- Cham Khusheh Safar Ali Location within Iran
- Coordinates: 33°38′40″N 47°50′04″E﻿ / ﻿33.64444°N 47.83444°E
- Country: Iran
- Province: Lorestan
- County: Chegeni
- District: Shahivand
- Rural District: Kashkan-e Jonubi

Population (2016)
- • Total: 728
- Time zone: UTC+3:30 (IRST)

= Cham Khusheh Safar Ali =

Village in Lorestan province, Iran

Cham Khusheh Safar Ali (چم خوشه صفرعلي) (Note: Also romanized as Cham Khūsheh Safar ʿAlī) is a village in Kashkan-e Jonubi Rural District of Shahivand District in Chegeni County, (Note: Formerly Dowreh County) Lorestan province, Iran.

==Demographics==
===Population===
At the time of the 2006 National Census, the village's population was 211 in 47 households, when it was in Kashkan Rural District (Note: Renamed Kashkan-e Shomali Rural District) of the former Dowreh-ye Chegeni District in Khorramabad County.
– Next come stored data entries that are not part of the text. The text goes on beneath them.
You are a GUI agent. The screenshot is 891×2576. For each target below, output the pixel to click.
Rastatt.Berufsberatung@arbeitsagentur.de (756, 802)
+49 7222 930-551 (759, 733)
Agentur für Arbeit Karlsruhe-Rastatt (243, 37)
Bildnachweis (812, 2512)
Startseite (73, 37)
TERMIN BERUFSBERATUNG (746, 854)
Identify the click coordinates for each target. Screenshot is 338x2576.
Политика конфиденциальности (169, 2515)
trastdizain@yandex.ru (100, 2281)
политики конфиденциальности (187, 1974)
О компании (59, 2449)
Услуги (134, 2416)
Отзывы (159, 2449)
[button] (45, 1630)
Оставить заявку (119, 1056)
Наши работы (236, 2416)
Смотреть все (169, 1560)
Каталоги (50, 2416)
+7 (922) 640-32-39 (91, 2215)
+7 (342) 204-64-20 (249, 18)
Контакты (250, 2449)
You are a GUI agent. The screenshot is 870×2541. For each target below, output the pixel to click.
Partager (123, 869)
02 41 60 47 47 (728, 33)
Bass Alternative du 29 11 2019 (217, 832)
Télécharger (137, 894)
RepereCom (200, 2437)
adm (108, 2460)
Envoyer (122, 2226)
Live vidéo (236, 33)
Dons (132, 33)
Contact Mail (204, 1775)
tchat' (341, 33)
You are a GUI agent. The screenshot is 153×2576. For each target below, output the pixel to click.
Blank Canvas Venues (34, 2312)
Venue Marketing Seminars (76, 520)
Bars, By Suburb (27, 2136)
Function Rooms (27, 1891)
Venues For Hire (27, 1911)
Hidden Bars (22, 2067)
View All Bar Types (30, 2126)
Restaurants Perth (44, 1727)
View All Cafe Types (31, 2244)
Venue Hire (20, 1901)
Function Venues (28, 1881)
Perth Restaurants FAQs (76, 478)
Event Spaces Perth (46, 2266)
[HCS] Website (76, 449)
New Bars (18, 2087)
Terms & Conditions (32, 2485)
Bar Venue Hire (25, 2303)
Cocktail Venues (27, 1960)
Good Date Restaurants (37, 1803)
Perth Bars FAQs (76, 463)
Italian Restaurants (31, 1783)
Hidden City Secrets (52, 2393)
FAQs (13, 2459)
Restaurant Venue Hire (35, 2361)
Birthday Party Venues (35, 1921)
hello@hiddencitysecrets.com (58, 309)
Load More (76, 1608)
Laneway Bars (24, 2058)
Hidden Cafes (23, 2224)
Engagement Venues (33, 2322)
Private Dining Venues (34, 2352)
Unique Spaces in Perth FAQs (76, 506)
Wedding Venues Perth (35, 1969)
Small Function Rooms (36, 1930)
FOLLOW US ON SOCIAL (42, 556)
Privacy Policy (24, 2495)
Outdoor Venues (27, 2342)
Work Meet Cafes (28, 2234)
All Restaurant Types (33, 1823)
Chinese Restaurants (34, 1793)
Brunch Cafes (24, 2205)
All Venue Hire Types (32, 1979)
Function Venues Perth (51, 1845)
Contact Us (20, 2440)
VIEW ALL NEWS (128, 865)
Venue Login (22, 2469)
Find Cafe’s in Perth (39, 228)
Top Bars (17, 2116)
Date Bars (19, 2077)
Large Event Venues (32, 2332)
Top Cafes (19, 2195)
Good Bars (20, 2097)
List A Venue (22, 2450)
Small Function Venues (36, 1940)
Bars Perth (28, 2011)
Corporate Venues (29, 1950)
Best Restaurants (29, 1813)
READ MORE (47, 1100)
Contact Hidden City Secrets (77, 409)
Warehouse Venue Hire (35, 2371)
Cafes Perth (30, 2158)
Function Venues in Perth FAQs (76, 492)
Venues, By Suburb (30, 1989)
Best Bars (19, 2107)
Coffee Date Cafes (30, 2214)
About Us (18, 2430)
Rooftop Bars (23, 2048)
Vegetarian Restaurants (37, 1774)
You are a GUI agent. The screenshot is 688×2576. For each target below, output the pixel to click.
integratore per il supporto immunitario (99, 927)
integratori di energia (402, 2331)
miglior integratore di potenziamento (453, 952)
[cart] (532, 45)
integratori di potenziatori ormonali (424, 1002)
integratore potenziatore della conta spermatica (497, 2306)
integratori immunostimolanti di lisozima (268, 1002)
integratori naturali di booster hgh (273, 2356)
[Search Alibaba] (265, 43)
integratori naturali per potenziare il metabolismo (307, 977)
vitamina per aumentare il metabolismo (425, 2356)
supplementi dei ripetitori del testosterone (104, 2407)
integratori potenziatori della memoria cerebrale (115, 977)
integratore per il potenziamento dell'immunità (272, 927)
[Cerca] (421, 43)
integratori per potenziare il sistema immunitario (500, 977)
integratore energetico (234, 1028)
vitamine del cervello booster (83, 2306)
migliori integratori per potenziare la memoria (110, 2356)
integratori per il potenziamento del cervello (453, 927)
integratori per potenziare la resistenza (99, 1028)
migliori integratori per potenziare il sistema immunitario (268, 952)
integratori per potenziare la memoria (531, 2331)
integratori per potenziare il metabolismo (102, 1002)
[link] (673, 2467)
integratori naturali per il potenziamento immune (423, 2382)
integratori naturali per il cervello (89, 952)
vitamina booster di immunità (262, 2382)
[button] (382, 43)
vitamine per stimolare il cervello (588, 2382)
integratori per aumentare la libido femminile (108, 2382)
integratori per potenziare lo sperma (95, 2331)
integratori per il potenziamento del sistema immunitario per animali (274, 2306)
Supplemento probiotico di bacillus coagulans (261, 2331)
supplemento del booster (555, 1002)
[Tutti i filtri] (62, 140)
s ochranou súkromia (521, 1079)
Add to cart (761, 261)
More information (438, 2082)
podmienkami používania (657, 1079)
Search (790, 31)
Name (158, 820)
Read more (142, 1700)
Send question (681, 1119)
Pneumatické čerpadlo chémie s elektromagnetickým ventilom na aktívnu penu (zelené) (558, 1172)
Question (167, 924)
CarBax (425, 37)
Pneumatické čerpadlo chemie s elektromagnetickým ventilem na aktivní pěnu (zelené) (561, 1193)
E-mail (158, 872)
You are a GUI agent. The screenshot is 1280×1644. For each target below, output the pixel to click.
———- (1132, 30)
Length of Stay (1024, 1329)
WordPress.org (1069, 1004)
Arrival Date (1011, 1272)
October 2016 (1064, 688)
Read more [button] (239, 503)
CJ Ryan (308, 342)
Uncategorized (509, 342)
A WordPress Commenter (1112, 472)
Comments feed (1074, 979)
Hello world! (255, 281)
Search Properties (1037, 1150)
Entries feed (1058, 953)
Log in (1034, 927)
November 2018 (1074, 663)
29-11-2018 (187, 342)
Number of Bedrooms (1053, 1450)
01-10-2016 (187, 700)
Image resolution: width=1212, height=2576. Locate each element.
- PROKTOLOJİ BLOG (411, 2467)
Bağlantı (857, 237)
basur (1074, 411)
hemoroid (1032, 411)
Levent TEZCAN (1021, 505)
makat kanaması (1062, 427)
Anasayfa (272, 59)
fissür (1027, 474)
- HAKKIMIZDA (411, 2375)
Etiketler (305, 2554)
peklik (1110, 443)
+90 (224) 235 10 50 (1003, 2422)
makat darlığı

The following census in 2011 counted 645 people in 150 households, by which time the district had been separated from the county in the establishment of Dowreh County. (Note: Renamed Chegeni County) The rural district was transferred to the new Shahivand District and renamed Kashkan-e Shomali Rural District. Cham Khusheh Safar Ali was transferred to Kashkan-e Jonubi Rural District created in the same district. The 2016 census measured the population of the village as 728 people in 195 households.